Well, currently only the very best in F.O. have resolved it, and there are 3 ways:

With Volumetric Isotropic Glasses

Using Volumetric Isotropic Glasses of a few inches thick, trying to manufacture the glass internal structure so it is really linear, so that the light and magnetic field travels at the same speed. Even so, the Faraday Effect can only be seen when it is big enough, ie. when you are measuring High Currents, and these are stable.

OCTs built this way can be used for HIGH Power healthy equipment, but not to detect and diagnose faults and degradations, you can´t have the required sensibility.

Optical Current Transformer
Optical Current Transformer

Using HIBI Spun, specially torsion Fibre Optic

It is surprising but if a F.O. is tensioned the Linear Birefringence is cancelled. But careful if you re-torsion it, or leave an elbow when you wind it, it will reappear and again you lose your measure. You also need a good mirror at the end to resend the signal back, that does not change the property of light with temperature changes.

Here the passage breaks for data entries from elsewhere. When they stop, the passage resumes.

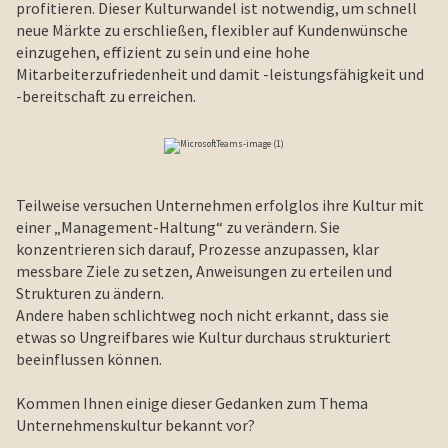
profitieren. Dieser Kulturwandel ist notwendig, um schnell
neue Märkte zu erschließen, flexibler auf Kundenwünsche
einzugehen, effizient zu sein und eine hohe
Mitarbeiterzufriedenheit und damit -leistungsfähigkeit und
-bereitschaft zu erreichen.
Teilweise versuchen Unternehmen erfolglos ihre Kultur mit
einer „Management-Haltung“ zu verändern. Sie
konzentrieren sich darauf, Prozesse anzupassen, klar
messbare Ziele zu setzen, Anweisungen zu erteilen und
Strukturen zu ändern.
Andere haben schlichtweg noch nicht erkannt, dass sie
etwas so Ungreifbares wie Kultur durchaus strukturiert
beeinflussen können.
Kommen Ihnen einige dieser Gedanken zum Thema
Unternehmenskultur bekannt vor?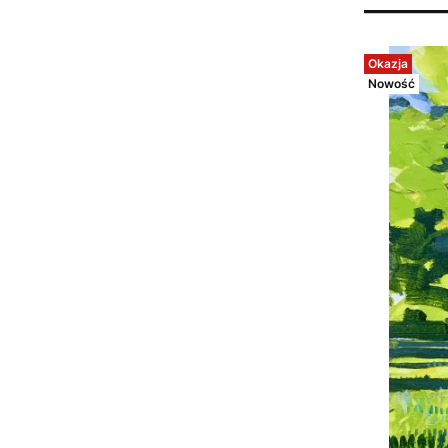
Okazja
Nowość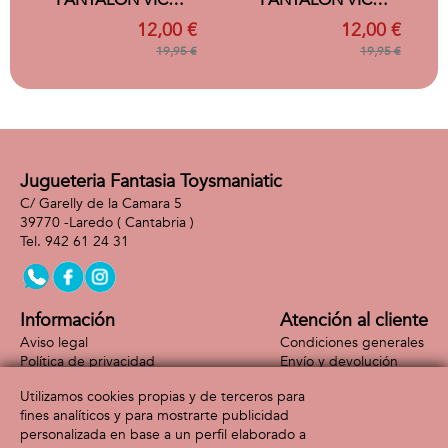
PANTALON VICHY
PANTALON VICHY
VERDE 6 MESES
AZUL 6 MESES
12,00 €
12,00 €
19,95 €
19,95 €
Jugueteria Fantasia Toysmaniatic
C/ Garelly de la Camara 5
39770 -
Laredo
( Cantabria )
942 61 24 31
Información
Atención al cliente
Aviso legal
Condiciones generales
Política de privacidad
Envío y devolución
Política de cookies
Contacto
Utilizamos cookies propias y de terceros para
Formas de pago
fines analíticos y para mostrarte publicidad
personalizada en base a un perfil elaborado a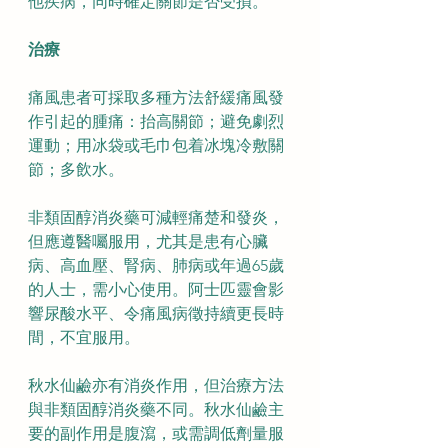
他疾病，同時確定關節是否受損。
治療
痛風患者可採取多種方法舒緩痛風發
作引起的腫痛：抬高關節；避免劇烈
運動；用冰袋或毛巾包着冰塊冷敷關
節；多飲水。
非類固醇消炎藥可減輕痛楚和發炎，
但應遵醫囑服用，尤其是患有心臟
病、高血壓、腎病、肺病或年過65歲
的人士，需小心使用。阿士匹靈會影
響尿酸水平、令痛風病徵持續更長時
間，不宜服用。
秋水仙鹼亦有消炎作用，但治療方法
與非類固醇消炎藥不同。秋水仙鹼主
要的副作用是腹瀉，或需調低劑量服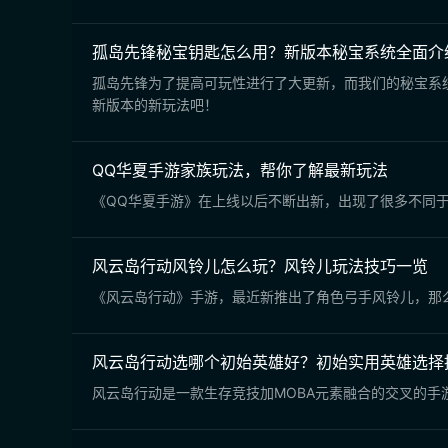
孤岛先锋秘宝钥匙怎么用？新版本秘宝系统全面介
孤岛先锋为了提高可玩性进行了大更新，而我们的秘宝系
新版本的新玩法吧！
QQ华夏手游家族玩法，帮你了解最新玩法
《QQ华夏手游》在上线以后不断出新，出现了很多不同于
风云岛行动风铃儿怎么玩？风铃儿玩法技巧一览
《风云岛行动》手游，最近新推出了角色弓手风铃儿，那
风云岛行动选哪个初始英雄好？初始实用英雄选择
风云岛行动是一款生存竞技加MOBA元素融合的交叉的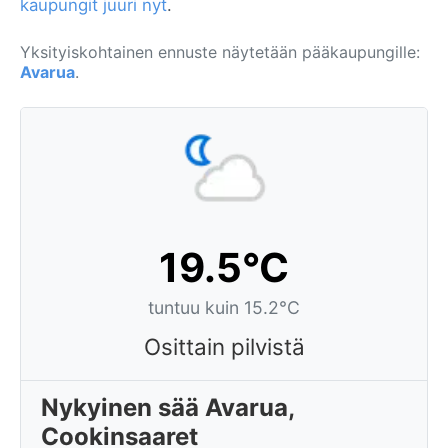
kaupungit juuri nyt
.
Yksityiskohtainen ennuste näytetään pääkaupungille:
Avarua
.
19.5°C
tuntuu kuin 15.2°C
Osittain pilvistä
Nykyinen sää Avarua,
Cookinsaaret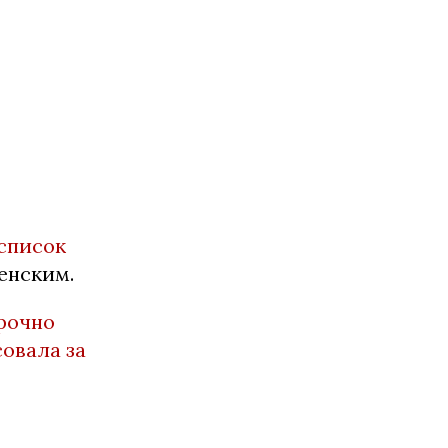
список
енским.
рочно
овала за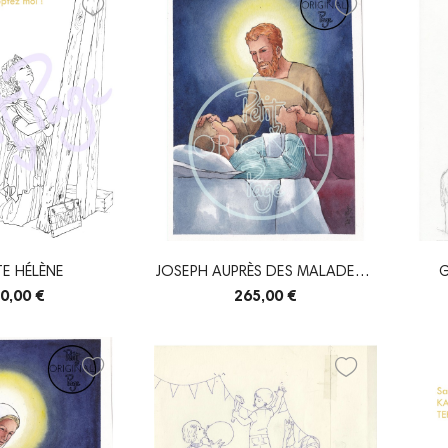
TE HÉLÈNE
JOSEPH AUPRÈS DES MALADES -
G
ORIGINAL
0,00 €
265,00 €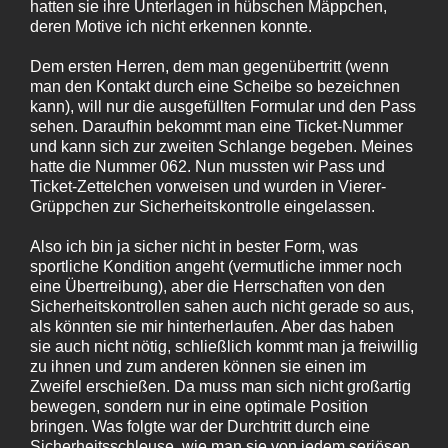
hatten sie ihre Unterlagen in hübschen Mäppchen,
deren Motive ich nicht erkennen konnte.
Dem ersten Herren, dem man gegenübertritt (wenn
man den Kontakt durch eine Scheibe so bezeichnen
kann), will nur die ausgefüllten Formular und den Pass
sehen. Daraufhin bekommt man eine Ticket-Nummer
und kann sich zur zweiten Schlange begeben. Meines
hatte die Nummer 062. Nun mussten wir Pass und
Ticket-Zettelchen vorweisen und wurden in Vierer-
Grüppchen zur Sicherheitskontrolle eingelassen.
Also ich bin ja sicher nicht in bester Form, was
sportliche Kondition angeht (vermutliche immer noch
eine Übertreibung), aber die Herrschaften von den
Sicherheitskontrollen sahen auch nicht gerade so aus,
als könnten sie mir hinterherlaufen. Aber das haben
sie auch nicht nötig, schließlich kommt man ja freiwillig
zu ihnen und zum anderen können sie einen im
Zweifel erschießen. Da muss man sich nicht großartig
bewegen, sondern nur in eine optimale Position
bringen. Was folgte war der Durchtritt durch eine
Sicherheitsschleuse, wie man sie von jedem seriösen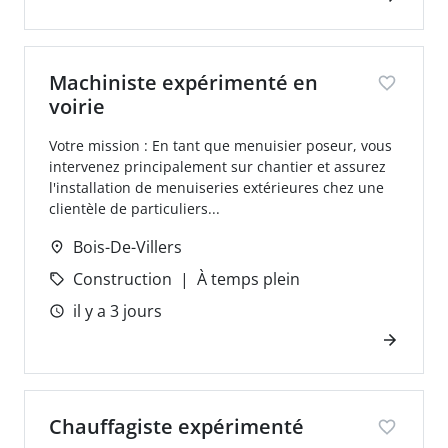
Machiniste expérimenté en
voirie
Votre mission : En tant que menuisier poseur, vous
intervenez principalement sur chantier et assurez
l'installation de menuiseries extérieures chez une
clientèle de particuliers...
Bois-De-Villers
Construction
À temps plein
il y a 3 jours
Chauffagiste expérimenté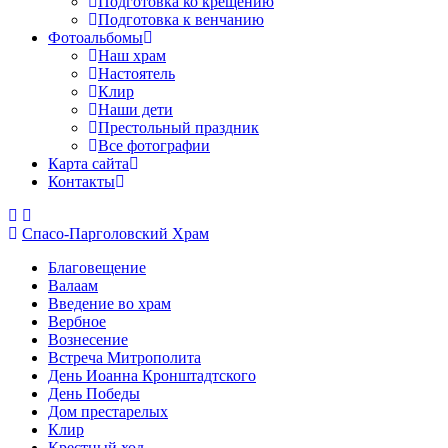
Подготовка ко крещению
Подготовка к венчанию
Фотоальбомы
Наш храм
Настоятель
Клир
Наши дети
Престольный праздник
Все фотографии
Карта сайта
Контакты
Спасо-Парголовский Храм
Благовещение
Валаам
Введение во храм
Вербное
Вознесение
Встреча Митрополита
День Иоанна Кронштадтского
День Победы
Дом престарелых
Клир
Крестный ход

But then this has a cost of 30€/m which means a HV measuring OCTs which need around 200m of fibre has a starting cost of 6k€ only in fibre. And this is difficult for the market to absorb.

Using Single Mode Fibre

LUMIKER uses an internal made winding and torsion on the fibre with G652 fibres. The result is a stable fibre cable, we guarantee that curvatures are kept lean, and a finalising secret ingredient to keep its mechanical stress low, and avoid normal protectors for the fusion,.

With this we have an OCT that can take as stable measures as in 1, with a 1:10 higher sensitivity, and precision (We are working on the 0,1% measurement objective).

We can measure huge ranges (0A up to Short-circuit Currents) but with a 1:10 price difference than 2.